Ototriton Temporal range: Early Eocene

Scientific classification
- Domain: Eukaryota
- Kingdom: Animalia
- Phylum: Chordata
- Class: Reptilia
- Order: Squamata
- Clade: Amphisbaenia
- Family: Rhineuridae
- Genus: †Ototriton Loomis, 1919
- Type species: †Ototriton solidus Loomis, 1919

= Ototriton =

Extinct genus of lizards

Ototriton is an extinct genus of rhineurid amphisbaenian or worm lizard from the Early Eocene of the western United States, including the type and only species Ototriton solidus. Paleontologist F. B. Loomis named Ototriton in 1919 on the basis of a single skull from the Wind River Formation in Wyoming, misinterpreting it as the skull of a salamander. Unlike salamanders and like other rhineurids, Ototriton has a shovel-shaped snout that it presumably used for burrowing underground. Ototriton is one of the earliest known rhineurids and also one of the largest.

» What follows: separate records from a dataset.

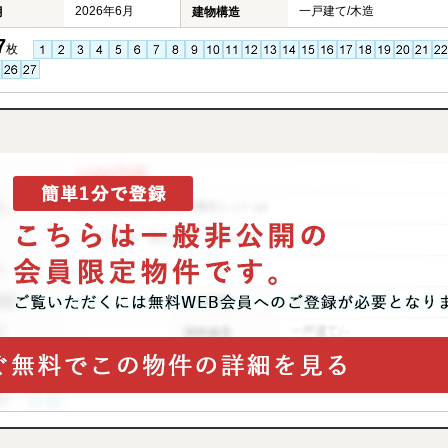
2026年6月
一戸建て/木造
月
建物構造
7
枚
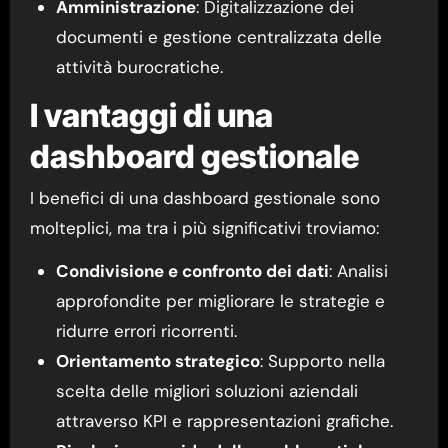
Amministrazione
: Digitalizzazione dei
documenti e gestione centralizzata delle
attività burocratiche.
I vantaggi di una
dashboard gestionale
I benefici di una dashboard gestionale sono
molteplici, ma tra i più significativi troviamo:
Condivisione e confronto dei dati
: Analisi
approfondite per migliorare le strategie e
ridurre errori ricorrenti.
Orientamento strategico
: Supporto nella
scelta delle migliori soluzioni aziendali
attraverso KPI e rappresentazioni grafiche.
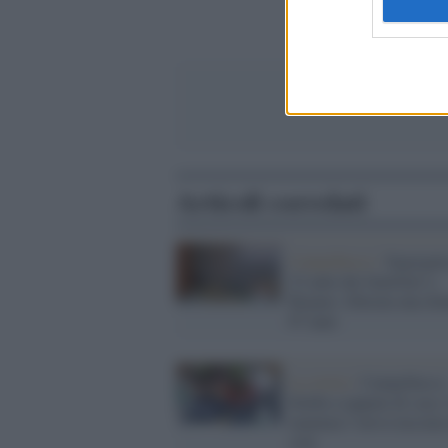
Articoli correlati
Campobasso /
Segregata
22 anni dai familiari a
Bojano: liberata una do
67 anni
La storia /
Campobasso
bimba scappata di casa: 
mamma l’aveva lasciata
sola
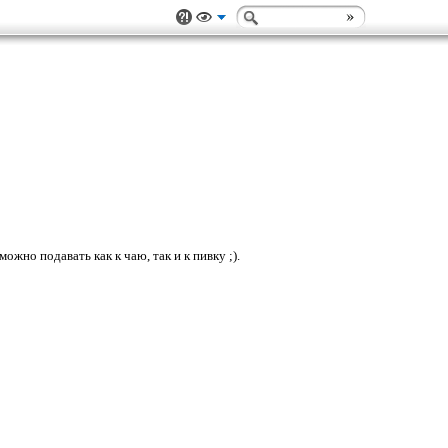
ожно подавать как к чаю, так и к пивку ;).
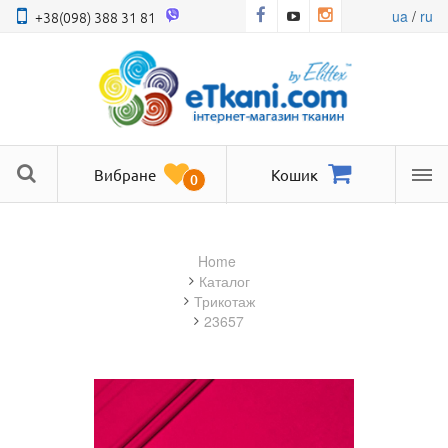
ua
/
ru
+38(098) 388 31 81
Вибране
Кошик
0
Ме
Home
Каталог
трикотаж
23657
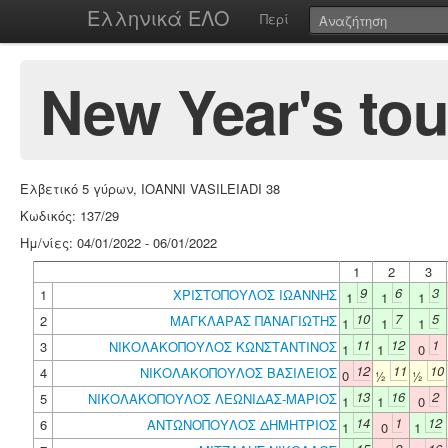
Ελληνικά ΕΛΟ
Περί
New Year's t
Ελβετικό 5 γύρων, IOANNI VASILEIADI 38
Κωδικός: 137/29
Ημ/νίες: 04/01/2022 - 06/01/2022
1
2
3
9
6
3
1
ΧΡΙΣΤΟΠΟΥΛΟΣ ΙΩΑΝΝΗΣ
1
1
1
10
7
5
2
ΜΑΓΚΛΑΡΑΣ ΠΑΝΑΓΙΩΤΗΣ
1
1
1
11
12
1
3
ΝΙΚΟΛΑΚΟΠΟΥΛΟΣ ΚΩΝΣΤΑΝΤΙΝΟΣ
1
1
0
12
11
10
4
ΝΙΚΟΛΑΚΟΠΟΥΛΟΣ ΒΑΣΙΛΕΙΟΣ
0
½
½
13
16
2
5
ΝΙΚΟΛΑΚΟΠΟΥΛΟΣ ΛΕΩΝΙΔΑΣ-ΜΑΡΙΟΣ
1
1
0
14
1
12
6
ΑΝΤΩΝΟΠΟΥΛΟΣ ΔΗΜΗΤΡΙΟΣ
1
0
1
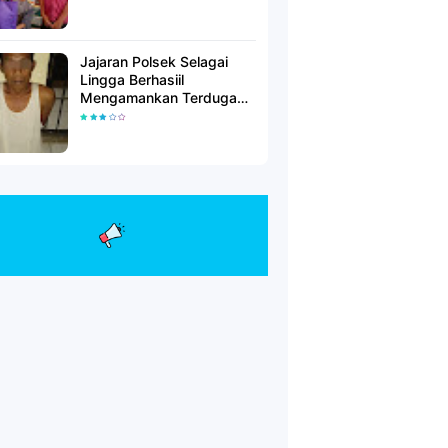
Jajaran Polsek Selagai
Lingga Berhasiil
Mengamankan Terduga
Pelaku Pencabulan Anak
Dibawah Umur.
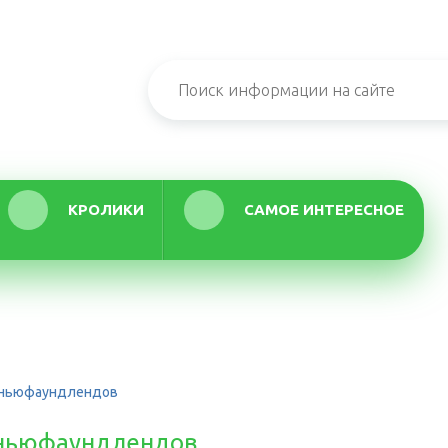
КРОЛИКИ
САМОЕ ИНТЕРЕСНОЕ
е ньюфаундлендов
е ньюфаундлендов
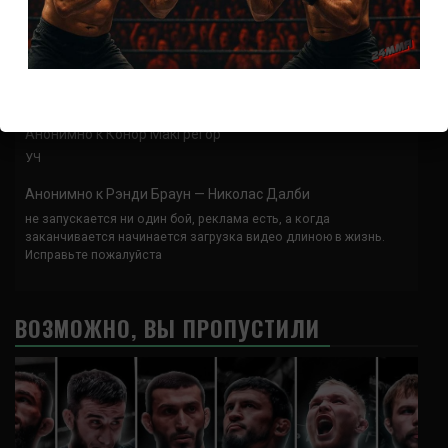
Анонимно
к
UFC 324 прямая трансляция
А как смотреть с ноутбука?
Анонимно
к
Расписание боев UFC
Кусок говна ты, существом даже нельзя ,такое как ты назвать!
Анонимно
к
Конор МакГрегор
УЧ
Анонимно
к
Рэнди Браун — Николас Далби
не запускается ни один бой, реклама есть, а когда
заканчивается начинается загрузка видео длиною в жизнь.
Исправьте пожалуйста
ВОЗМОЖНО, ВЫ ПРОПУСТИЛИ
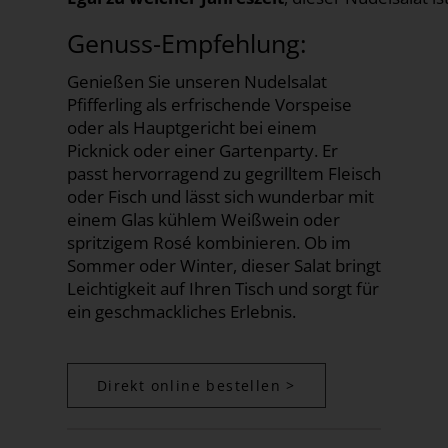
Genuss-Empfehlung:
Genießen Sie unseren Nudelsalat
Pfifferling als erfrischende Vorspeise
oder als Hauptgericht bei einem
Picknick oder einer Gartenparty. Er
passt hervorragend zu gegrilltem Fleisch
oder Fisch und lässt sich wunderbar mit
einem Glas kühlem Weißwein oder
spritzigem Rosé kombinieren. Ob im
Sommer oder Winter, dieser Salat bringt
Leichtigkeit auf Ihren Tisch und sorgt für
ein geschmackliches Erlebnis.
Direkt online bestellen >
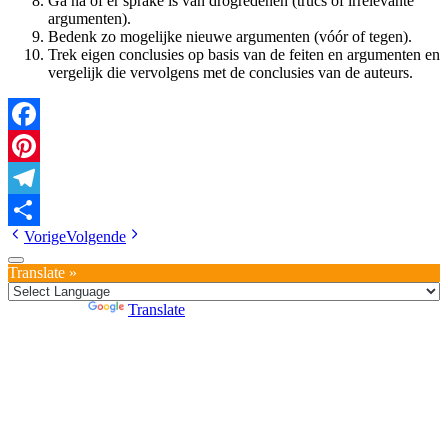
Ga na of er sprake is van drogredenen (trucs of irrelevante
argumenten).
Bedenk zo mogelijke nieuwe argumenten (vóór of tegen).
Trek eigen conclusies op basis van de feiten en argumenten en
vergelijk die vervolgens met de conclusies van de auteurs.
Facebook
Pinterest
Telegram
Vorige
Volgende
Delen
Translate »
Powered by
Translate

Several other species have been assigned to Ototriton since Loomis named the genus in 1919. In 1928, paleontologist Charles W. Gilmore assigned a vertebra from the Bridger Formation of Wyoming, first classified as Glyptosaurus anceps, to Ototriton based on its large size, but later attributed it to the snake Lestophis crassus. In 1945, Gilmore and G. I. Jepsen named a new species of Ototriton, O. minor, on the basis of another skull from the Wind River Formation, distinguishing it from O. solidus on the basis of its smaller size. O. minor was later classified as its own genus, Jepsibaena. The most recent study to consider the specimen places it in the species Protorhineura hatcherii.